En vistas de que el modelo económico de Cambiemos salva a unos pocos, perjudica a unos cuantos y condena al resto a la marginalidad, por lo menos podría imitar el sinceramiento de los llamados “países bananeros”: allí, quizás como efecto residual de su abandono de los sectores más postergados, el Estado les permite a los pobres, ya librados a su suerte, organizarse para la supervivencia. En muchas ciudades de América Central, basta asomar la cabeza fuera de la terminal de ómnibus para encontrarse con un gigantesco mercado a cielo abierto. El Estado, como acá, está en otra cosa, perpetuando el pillaje legalizado de un puñado de familias en connivencia con otro puñado de bandidos (léase gobiernos y empresas multinacionales), pero al menos no interfiere, ni se preocupa por invisibilizar ese otro mundo, el de los “buscas” que se ganan el mango vendiendo baratijas, intercambiando favores, montando pequeños negocios informales en busca del pan de cada día.
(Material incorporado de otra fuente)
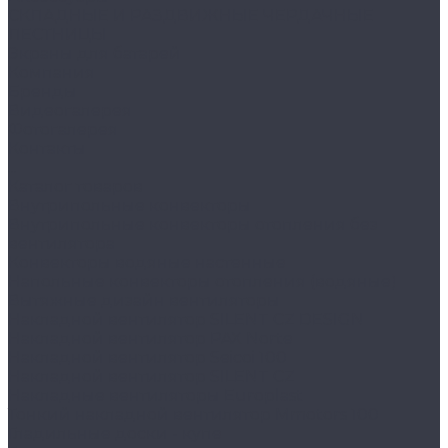
СКЛАДНЫЕ И РАЗДВИЖНЫЕ ЧЕРДАЧНЫЕ
ЛЕСТНИЦЫ
Экраны для батарей
Компания
Бренды
Видеогалерея
Фотогалерея
Контакты
...
Каталог товаров
Внутрипольные конвекторы
Внутрипольные конвекторы отопления без
вентилятора
Конвекторы водяные настенные
Напольные конвекторы отопления (водяные)
Вытяжные дизайн вентиляторы
Накладной вентилятор SILENT CZ DESIGN
Накладной вентилятор PAX Norte
Накладной вентилятор Seicoi 100
Накладной вентилятор SILENT CZ
Накладные вентиляторы Europlast
Тонкий накладной вентилятор Mmotors 100
Гладильные доски - купе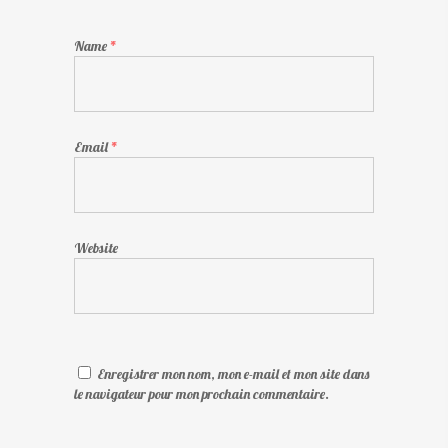
Name
*
Email
*
Website
Enregistrer mon nom, mon e-mail et mon site dans
le navigateur pour mon prochain commentaire.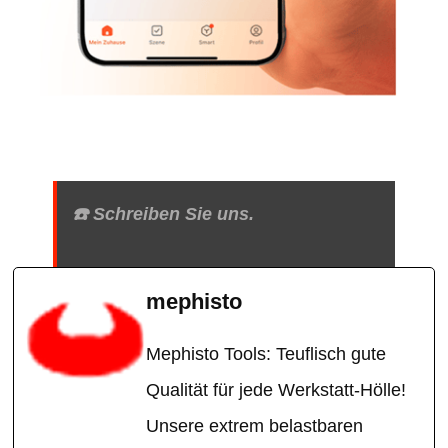
☎️ Schreiben Sie uns.
mephisto
Mephisto Tools: Teuflisch gute
Qualität für jede Werkstatt-Hölle!
Unsere extrem belastbaren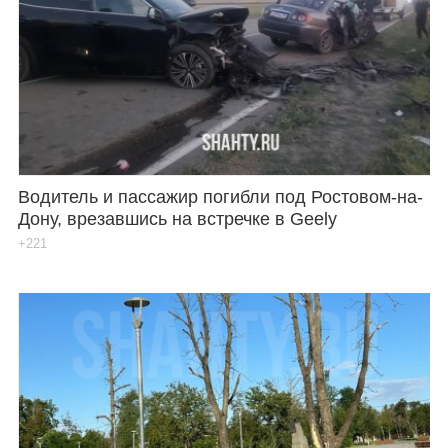
Водитель и пассажир погибли под Ростовом-на-
Дону, врезавшись на встречке в Geely
+221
La pobreza está naturalizada pero no es vergonzante.
En la Argentina no ocurre eso. La situación estructural es parecida: el gobierno parece empeñado en destruir el aparato productivo, su “Cambio” consiste en retrotraer la economía a los términos de intercambio del siglo XIX, para venderle al mundo materias primas y comprarle todo lo demás, supeditando la vida cotidiana a los vaivenes de una feroz especulación financiera. Pero a diferencia de los asumidos “bananeros”, los gobernantes “sojeros” criollos tienen pruritos de clase, avalados por una tergiversación de la historia que le atribuye al país un pasado opulento. Además de ser depredadores son estéticamente pretenciosos. Con sus políticas generan miles, millones de cartoneros, trapitos, limpiavidrios y vendedores ambulantes. Pero no los quieren mirar. Ni permiten que se miren entre ellos, que se hagan notar, que se organicen en su precariedad. Es una doble condena.
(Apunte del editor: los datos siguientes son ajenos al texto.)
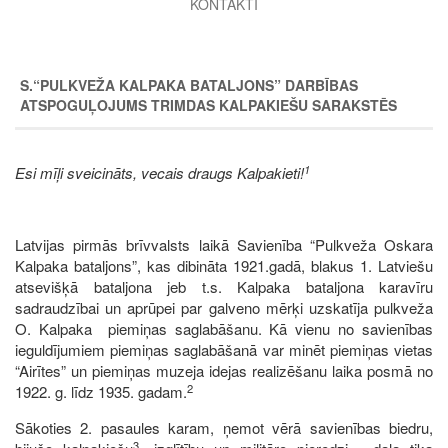
KONTAKTI
S.“PULKVEŽA KALPAKA BATALJONS” DARBĪBAS
ATSPOGUĻOJUMS TRIMDAS KALPAKIEŠU SARAKSTĒS
1
Esi mīļi sveicināts, vecais draugs Kalpakieti!
Latvijas pirmās brīvvalsts laikā Savienība “Pulkveža Oskara
Kalpaka bataljons”, kas dibināta 1921.gadā, blakus 1. Latviešu
atsevišķā bataljona jeb t.s. Kalpaka bataljona karavīru
sadraudzībai un aprūpei par galveno mērķi uzskatīja pulkveža
O. Kalpaka piemiņas saglabāšanu. Kā vienu no savienības
ieguldījumiem piemiņas saglabāšanā var minēt piemiņas vietas
“Airītes” un piemiņas muzeja idejas realizēšanu laika posmā no
2
1922. g. līdz 1935. gadam.
Sākoties 2. pasaules karam, ņemot vērā savienības biedru,
3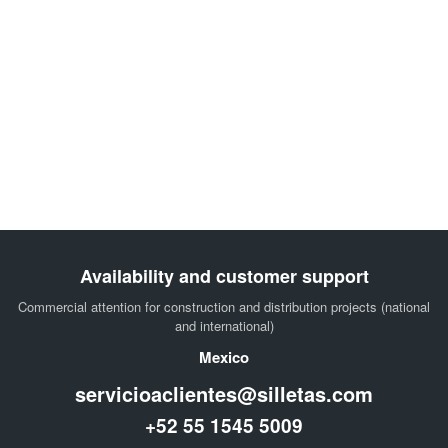
Availability and customer support
Commercial attention for construction and distribution projects (national
and international)
Mexico
servicioaclientes@silletas.com
+52 55 1545 5009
Lo ideal sería esconderlos debajo de la alfombra. Pero algo sale mal. Los pobres salen y se exponen. Montan un comedor para los hijos de los cartoneros y el Estado responde con balas de goma y gas pimienta. Ponen una manta con chucherías (las mismas chucherías importadas que los condenan, como clase, a la informalidad, son las que les permiten sobrevivir) en el Once y les mandan a la Metropolitana “para proteger a los vecinos comerciantes que pagan sus impuestos”. Persiguen a los trapitos después de haberlos dejado sin trabajo, amedrentan a los homeless luego de haberles quitado su techo.
Así que estamos en problemas: Cambiemos gobierna como se gobierna en Honduras, pero pretende que la realidad le devuelva una postal de Holanda. Como finalmente la postal que se impone es la de Honduras, la solución es esconderla o romperla en mil pedazos.